The sophisticated serving tray

For a thoughtfully niche housewarming gift to win over the well-travelled host, try this artistically splattered, undeniably joyful serving tray for size. As with all of BORNN’s enamelware, it’s handcrafted in Istanbul using traditional techniques (in this case, fusing, glazing and kiln firing) and, best of all, belies its pleasingly lightweight price tag.


The enamel vase

The “t.d” in NOMA t.d. stands for “textile design”, but the creative brains behind the brand aren’t afraid to try other mediums. For its foray into the world of ceramics, for example, it has tapped the expertise and handiwork of a local Japanese kiln collective and birthed this exquisite earth-toned vase in the process.


The artisanal bowl

Tokyo-based design store SyuRo finds itself among a considered edit of homegrown, artisanal brands spotlighted by curator By Japan. How its glazed ceramic bowls are best deployed in your own home – mantelpiece ornament, minimal vide poche, impossibly chic vessel for your morning cornflakes – is a decision we’ll defer to you.


The sustainable belt bag

The hotly anticipated (if somewhat surprising) collaboration between streetwear-inspired New York label Public School and bastion of old-world European craftsmanship Montblanc could have gone in any direction. Thankfully, the route travelled was one of sustainable luxury, including this Econyl belt bag in both brands’ go-to hue.


The recycled print swim shorts

We all know that Sir Paul Smith likes to cycle. Only a childhood accident curtailed his ambitions of riding professionally, but cycling’s loss is very much style’s gain. Recycling, however? These swim shorts, complete with a bright botanical print, will look the part on any beach and, indeed, Instagram feed. And cut from 50 per cent reused materials, they’re contributing to cleaning up said beach, too.
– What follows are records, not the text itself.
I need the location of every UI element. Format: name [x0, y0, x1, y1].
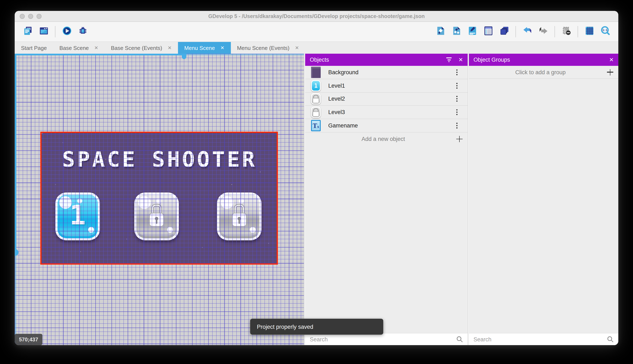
object-groups-panel-header: Object Groups: [469, 54, 618, 66]
level1-thumbnail: [311, 80, 321, 91]
close-icon: [609, 57, 614, 62]
search-icon: [607, 336, 614, 342]
plus-icon[interactable]: [607, 69, 613, 75]
plus-icon[interactable]: [456, 136, 463, 142]
zoom-ratio-label: 1:1: [602, 28, 607, 32]
scene-window-icon: [39, 26, 49, 37]
tab-close-icon[interactable]: [220, 45, 224, 51]
groups-search-bar: [469, 333, 618, 345]
add-object-label: Add a new object: [310, 136, 456, 142]
open-instances-list-button[interactable]: [483, 26, 494, 37]
objects-panel-header: Objects: [305, 54, 468, 66]
zoom-icon: 1:1: [600, 26, 610, 37]
scene-title-text-object[interactable]: SPACE SHOOTER: [50, 147, 269, 172]
object-name-label: Gamename: [328, 122, 456, 129]
object-menu-icon[interactable]: [456, 72, 458, 73]
toggle-window-mask-icon: [561, 26, 571, 37]
vertical-scrollbar[interactable]: [15, 54, 16, 345]
filter-objects-button[interactable]: [446, 58, 452, 62]
objects-search-bar: [305, 333, 468, 345]
scene-stars-decoration: [42, 133, 42, 134]
object-menu-icon[interactable]: [456, 85, 458, 86]
redo-icon: [538, 26, 548, 37]
object-menu-icon[interactable]: [456, 125, 458, 126]
horizontal-scrollbar[interactable]: [15, 54, 304, 55]
object-menu-icon[interactable]: [456, 98, 458, 100]
tab-base-scene[interactable]: Base Scene: [53, 42, 105, 54]
toggle-grid-button[interactable]: [584, 26, 595, 37]
app-window: GDevelop 5 - /Users/dkarakay/Documents/G…: [15, 11, 618, 345]
zoom-button[interactable]: 1:1: [600, 26, 611, 37]
button-highlight-dot: [167, 227, 173, 233]
level-2-button-instance[interactable]: [134, 192, 179, 240]
groups-search-input[interactable]: [473, 336, 607, 342]
add-group-row[interactable]: Click to add a group: [469, 66, 618, 79]
level-3-button-instance[interactable]: [217, 192, 261, 240]
object-row-level3[interactable]: Level3: [305, 106, 468, 119]
object-row-background[interactable]: Background: [305, 66, 468, 79]
project-manager-button[interactable]: [22, 26, 33, 37]
debug-button[interactable]: [77, 26, 88, 37]
close-icon: [458, 57, 463, 62]
tab-label: Base Scene: [59, 45, 89, 51]
tab-close-icon[interactable]: [295, 45, 299, 51]
object-groups-editor-icon: [451, 26, 461, 37]
button-highlight: [138, 196, 151, 209]
tab-menu-scene-events[interactable]: Menu Scene (Events): [231, 42, 305, 54]
object-name-label: Background: [328, 69, 456, 76]
objects-list: BackgroundLevel1Level2Level3Gamename: [305, 66, 468, 132]
horizontal-scrollbar-marker[interactable]: [182, 54, 186, 59]
open-object-groups-editor-button[interactable]: [451, 26, 462, 37]
tab-label: Menu Scene: [184, 45, 215, 51]
background-thumbnail: [311, 67, 321, 78]
object-menu-icon[interactable]: [456, 112, 458, 113]
open-properties-button[interactable]: [467, 26, 478, 37]
preview-button[interactable]: [61, 26, 72, 37]
window-title: GDevelop 5 - /Users/dkarakay/Documents/G…: [15, 11, 618, 22]
main-toolbar: 1:1: [15, 22, 618, 42]
button-highlight: [59, 196, 72, 209]
open-scene-window-button[interactable]: [38, 26, 49, 37]
toolbar-divider: [554, 26, 555, 37]
object-name-label: Level3: [328, 109, 456, 116]
open-objects-editor-button[interactable]: [435, 26, 446, 37]
filter-icon: [446, 58, 452, 62]
objects-panel-title: Objects: [310, 56, 440, 63]
object-row-level1[interactable]: Level1: [305, 79, 468, 93]
add-object-row[interactable]: Add a new object: [305, 132, 468, 146]
level-1-button-instance[interactable]: 1: [55, 192, 100, 240]
objects-panel: Objects BackgroundLevel1Level2Level3Game…: [305, 54, 468, 345]
open-layers-editor-button[interactable]: [498, 26, 510, 37]
object-groups-panel: Object Groups Click to add a group: [469, 54, 618, 345]
game-scene-preview[interactable]: SPACE SHOOTER 1: [42, 133, 277, 263]
toolbar-divider: [578, 26, 578, 37]
grid-icon: [584, 26, 594, 37]
vertical-scrollbar-marker[interactable]: [15, 249, 19, 256]
tab-close-icon[interactable]: [168, 45, 172, 51]
project-manager-icon: [23, 26, 33, 37]
preview-play-icon: [62, 26, 72, 37]
properties-icon: [467, 26, 477, 37]
instances-list-icon: [483, 26, 493, 37]
button-highlight: [221, 196, 233, 209]
object-groups-panel-title: Object Groups: [473, 56, 602, 63]
close-objects-panel-button[interactable]: [458, 57, 463, 62]
add-group-label: Click to add a group: [474, 69, 607, 75]
layers-editor-icon: [499, 26, 509, 37]
object-row-gamename[interactable]: Gamename: [305, 119, 468, 132]
title-bar: GDevelop 5 - /Users/dkarakay/Documents/G…: [15, 11, 618, 22]
tab-close-icon[interactable]: [94, 45, 98, 51]
text-object-thumbnail: [311, 120, 321, 131]
undo-icon: [522, 26, 532, 37]
undo-button[interactable]: [522, 26, 533, 37]
scene-editor-canvas[interactable]: SPACE SHOOTER 1 570;437: [15, 54, 304, 345]
objects-search-input[interactable]: [310, 336, 456, 342]
toggle-window-mask-button[interactable]: [561, 26, 572, 37]
tab-menu-scene[interactable]: Menu Scene: [178, 42, 231, 54]
toolbar-divider: [55, 26, 55, 37]
object-row-level2[interactable]: Level2: [305, 92, 468, 106]
tab-base-scene-events[interactable]: Base Scene (Events): [105, 42, 178, 54]
redo-button[interactable]: [537, 26, 549, 37]
tab-start-page[interactable]: Start Page: [15, 42, 53, 54]
close-object-groups-panel-button[interactable]: [609, 57, 614, 62]
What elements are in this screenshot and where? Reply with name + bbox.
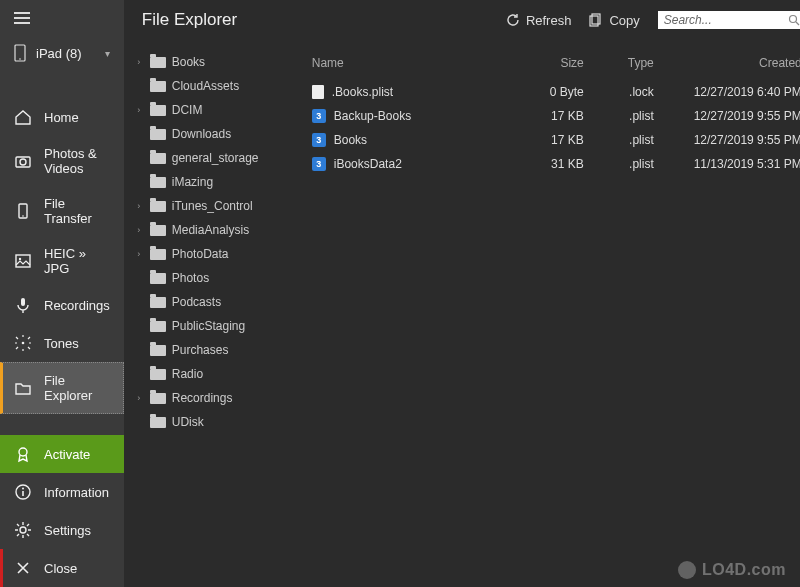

The reversable, organic, recycled gilet

This vest by Faherty is a winner on two fronts. Made from organic denim and recycled fleece, it is perfect for the unexpected weather to come. And, unlike our impact of climate change on the Earth, ahem, it is easily reversible.


The repurposed patchwork jeans

Could there be any more repeated show than Friends? As far as 1990s reruns go, these jeans by FRAME are more our thing. The straight-leg cut comes straight out of three decades ago, while, as the patch on the knee suggests, the material in use here was salvaged from off-cuts. Much like our gag about Friends.


The recycled running T-shirt

This long-sleeved T-shirt by Nike Running is just the thing if you want to get fitter this year. The Dri-FIT material is designed to aid airflow, plus it’s made from 100 per cent recycled polyester and has reflective details for low-light conditions.


The small-batch, hand-dyed Fair Isle sweater

The purebred sheep that we have to thank for the soft merino wool this sweater by Chamula is made from led a good life. Not as gilded as that of the Prince of Wales, later King Edward VIII, who helped popularise the Fair Isle style a century ago. And not even in the Shetland Islands, where this knitting technique originates. These sheep reside on a mountainside in Mexico where their wares are hand-dyed and spun by local craftsmen. A good life, nonetheless. But sweeter than this sweater?